▸ **What you will do**
Please give the count of lines below that include "senkrechte" and leave out everything else.

▸ **Records for the task**
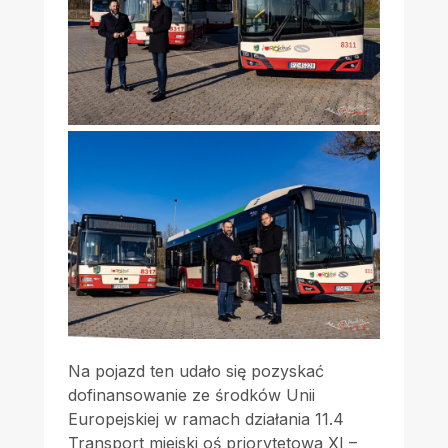
Na pojazd ten udało się pozyskać
dofinansowanie ze środków Unii
Europejskiej w ramach działania 11.4
Transport miejski oś priorytetowa XI –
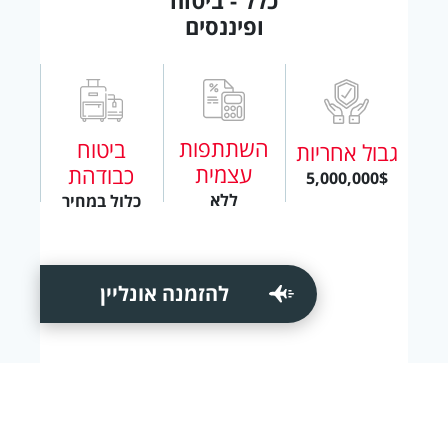
ופיננסים
השתתפות
ביטוח
גבול אחריות
עצמית
כבודהת
5,000,000$
ללא
כלול במחיר
להזמנה אונליין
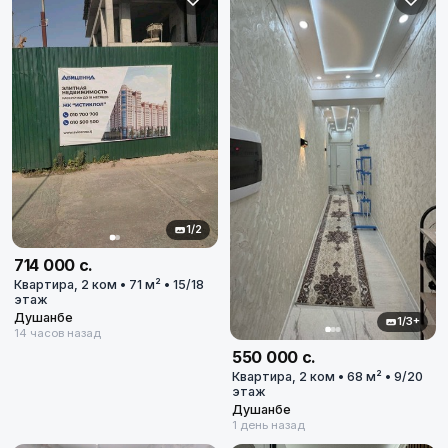
1/2
714 000 с.
Квартира, 2 ком • 71 м² • 15/18
этаж
Душанбе
1/3+
14 часов назад
550 000 с.
Квартира, 2 ком • 68 м² • 9/20
этаж
Душанбе
1 день назад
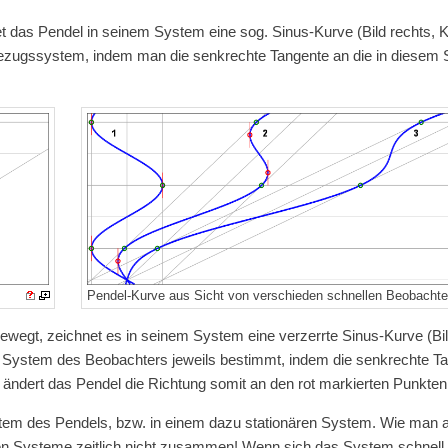
et das Pendel in seinem System eine sog. Sinus-Kurve (Bild rechts, K
Bezugssystem, indem man die senkrechte Tangente an die in diesem
Pendel-Kurve aus Sicht von verschieden schnellen Beobachte
wegt, zeichnet es in seinem System eine verzerrte Sinus-Kurve (Bil
m System des Beobachters jeweils bestimmt, indem die senkrechte T
 ändert das Pendel die Richtung somit an den rot markierten Punkten
tem des Pendels, bzw. in einem dazu stationären System. Wie man 
enen Systeme zeitlich nicht zusammen! Wenn sich das System schnel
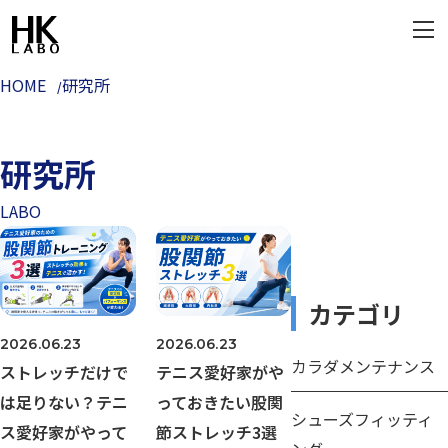
HOME
研究所
研究所
LABO
カテゴリ
2026.06.23
2026.06.23
カラダメンテナンス
ストレッチだけで
テニス愛好家がや
は足りない？テニ
っておきたい股関
シューズフィッティ
ス愛好家がやって
節ストレッチ3選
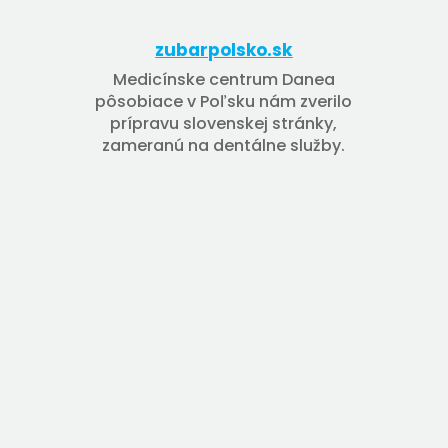
zubarpolsko.sk
Medicínske centrum Danea
pôsobiace v Poľsku nám zverilo
prípravu slovenskej stránky,
zameranú na dentálne služby.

▸ **Exercise answer**
2